My mother didn’t have African feet like ours. She had European feet. They were similar in the sense that they were quite big, but the arches were high and the soles smooth and thin and pale as paper. I had my father’s feet but, on the matter of cockroaches, my mother’s western sensibilities.

Gradually the cockroaches moved on as we swept the house out, washed cupboards down and covered the thick green and blue gloss on the walls with white emulsion. We hired a local man to help us with the work, and under our mother’s instruction he cut down branches from the trees and pushed them into the earth around the edges of the compound to protect the house from the churning dust of the road. When the rains came the branches flourished miraculously and our house was enclosed in an elegant screen of trees; we were all astonished and delighted, my mother as much as the rest of us.

My father bought iron beds and mattresses for the maternity ward and my mother donated my cot for the newborn babies. Within a very short time word got around that the clinic had opened and new patients began to arrive; every day the line of people trailed out of the waiting area and onto our veranda.

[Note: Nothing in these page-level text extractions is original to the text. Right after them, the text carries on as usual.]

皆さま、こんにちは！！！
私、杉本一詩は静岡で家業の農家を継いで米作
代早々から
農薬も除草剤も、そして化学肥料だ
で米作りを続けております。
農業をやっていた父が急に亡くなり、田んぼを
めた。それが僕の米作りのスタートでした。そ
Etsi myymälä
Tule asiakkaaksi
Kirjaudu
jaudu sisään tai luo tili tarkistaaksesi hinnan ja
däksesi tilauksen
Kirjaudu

Our father worked ever longer hours. He ran two clinics in the centre of town – one for prescriptions, the other for minor surgical procedures: cataracts, circumcisions and the like. He tried hard to persuade people to bring their boys to him, instead of cutting the foreskin the traditional way, by a cleric or medicine man who tugged on it three times before slicing the skin off with an unsheathed blade. Certain days were set aside for circumcisions and sometimes fathers arrived from the countryside with six or seven boys of different ages. The obstetrics clinic was at the house, so my father could be on hand for those women whose babies came at night.

There was no nurse, so our mother helped. She held the women’s hands while they were in labour, especially the Fula women, who had to endure childbirth in silence. They were also supposed to give birth alone and by the time their relatives forced themselves to break their own traditions and bring them to the clinic the women often didn’t make it. Other times my mother monitored heart and blood pressure when an anaesthetic had to be administered; often my father just wanted my mother to stay in the room for propriety’s sake, so few of the women had ever been to a gynaecologist before.

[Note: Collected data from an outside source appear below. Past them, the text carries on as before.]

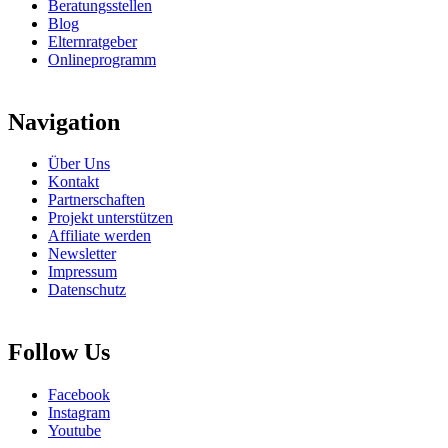
Beratungsstellen
Blog
Elternratgeber
Onlineprogramm
Navigation
Über Uns
Kontakt
Partnerschaften
Projekt unterstützen
Affiliate werden
Newsletter
Impressum
Datenschutz
Follow Us
Facebook
Instagram
Youtube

When she wasn’t helping out in the clinic, or in her part-time job at the Volkswagen franchise in town, my mother sang: ‘“Dance, then, wherever you may be, I am the Lord of the Dance,” said he.’ Her mighty voice was the loudest, purest sound I had ever heard; it ran through my body with a shiver, like a cold drink on a hot day. She sang sitting cross-legged with her guitar balanced on her knee, in a cotton dress she’d made herself, hair hanging loose.

We sang too, after a fashion, like three baby crows gathered around a songbird: ‘I danced for the scribe and the far-thest-seas, but they would not dance and they would not follow me.’

She could practically sit on her hair; it was thick, naturally bleached by the Tropics and people in Sierra Leone marvelled at it. One of my aunts thought she must iron it straight and asked to borrow her hot tongs. My father used to have fun taking several strands and tying them into a knot to demonstrate how they unfurled in an instant, sliding like wet ice across glass. The trick was quite a crowd-pleaser among our African relatives, who came forward one at a time and asked to touch it.

Years later, when she no longer lived with us, her hairstyles became the test of memory between us children. ‘Can you remember Real Mum when her hair was long?’ we asked each other. Around the time she and my father split she cut her hair short. If you remembered her when she pulled it into a doughnut shape on the top of her head, or let it dry in crinkly waves down her back, then you remembered a time when our parents were together.